2話 忌血の子供

 14歳の少年、キッドは夕刻、料理を作るのに大忙しであった。なぜなら少年の「家族」がそろそろ


「今日のご飯は根菜のスープに、豚肉のソーセージ、そして先ほど焼き上げたパン!よし!上出来だ!姉さんたちを起こしてこなくちゃ!」


 キッドは広い屋敷を走って家族の寝室へ向かう。

 ベッドでは真っ赤で肩にかかるくらいの髪をした女性が毛布をかぶって眠りこけていた。

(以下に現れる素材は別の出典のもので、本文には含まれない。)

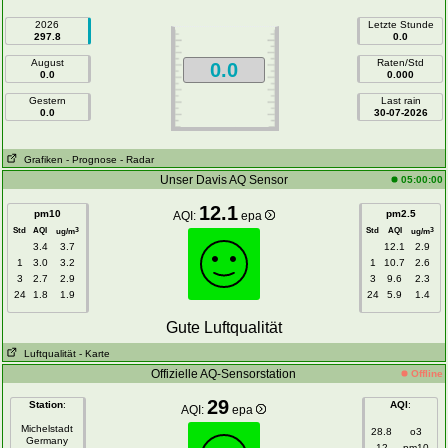
2026
Letzte Stunde
297.8
0.0
August
Raten/Std
0.0
0.0
0.000
Gestern
Last rain
0.0
30-07-2026
Grafiken
- Prognose
- Radar
Unser Davis AQ Sensor
05:00:00
12.1
pm10
pm2.5
AQI:
epa
Std
AQI
Std
AQI
3
3
ug/m
ug/m
3.4
3.7
12.1
2.9
1
3.0
3.2
1
10.7
2.6
3
2.7
2.9
3
9.6
2.3
24
1.8
1.9
24
5.9
1.4
Gute Luftqualität
Luftqualität
- Karte
Offizielle AQ-Sensorstation
Offline
29
Station
:
AQI
:
AQI:
epa
Michelstadt
28.8
o3
Germany
12
pm10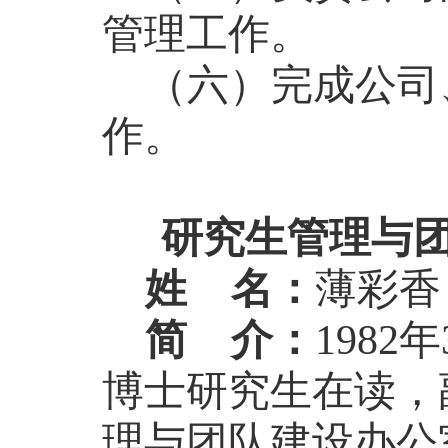
管理工作。
（六）完成公司
作。
研究生管理与
姓
名：
薄彩香
简
介：
19
82
年
博士研究生在读
，
理与团队建设办公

「エルマ姉さーん!ご飯がもうできてるよ!起きて起きて!」

 そういって体をを揺さぶる。しかしエルマは一向に起きようとしない。

「う~んあと少し寝かせなさいよ~」

「姉さん、早く起きないと料理が冷めちゃうしなにより……」


 そうこうしている内にキッドの後ろから何者かが抱き着いてきた。


「キッドおはよ~う。今日も料理の準備、ありがとうね」

「わ!?起きてたの?ちょっと苦しいよ母さん」


 その女性は、きらめくようなツヤの黒髪を腰の長さまで伸ばし、シックなドレスを着飾っていた。フリーダはエルマを冷たい目で見て言う。


「……で、エルマはいったいいつになったら起きるのでしょうね」


 キッドもあきれ顔で言う。


「......だから早く起きてって言ったのに」


 屋敷内に鈍い打撃音が響いた。


 丸テーブルの上には料理が三人分並び、その前にキッド、エルマ、フリーダの三人が椅子に座っていた。


「もっと早くおこしなさいよキッド~」


 エルマが腫れた頭をなでながらキッドに文句を言う。


「起こしました、起こしましたよ姉さん。母さんみたく自分で起きれるようにしてよねホント」


 けんか腰の二人をなだめるようにフリーダが言う。


「まあまあ、そのくらいにしてご飯にしましょう。それじゃあキッド、お願いね」

「うん、わかったよお母さん」


 そういうとキッドはエルマとフリーダのスープの上に左腕を持っていき、

 ──ナイフで自分の手のひらを切り裂いた。


 血がポツポツとスープに流れ真っ赤に染まっていく。ある程度流れたところで血をぬぐい包帯で止血した。


「はい、お待たせ」


 すると、皿を渡されたエルマがキッドに難癖をつけてきた。


「ちょっとキッド!フリーダ様と比べて私のスープに入った血の量が少なくない!?」

「おんなじだよお・ん・な・じ、姉さんがよそ見してただけでしょ!」

「嘘よ!絶対フリーダ様のが多いって!」


 フリーダは呆れた顔で言う。


「そこまでいうなら私の皿と交換しましょうかエルマ?食事の際には静かにしなさい」


 そう、彼女たちは吸血鬼である。

 これが少年、キッドの日常、昼間は町で働き、夕方は料理を作り、家族が起きたのを確認してから自分も就寝する。いつまでもこのような日常が続くと、

 ──そう、思っていた。


 *


 日の出前、いつものようにフリーダに起こされキッドは目を覚ます。テーブルには一人分の朝食、スープの野菜の切れ方でフリーダが作ったか、エルマが作ったのかが分かる。ちなみに歪なほうがフリーダが作ったほうだ。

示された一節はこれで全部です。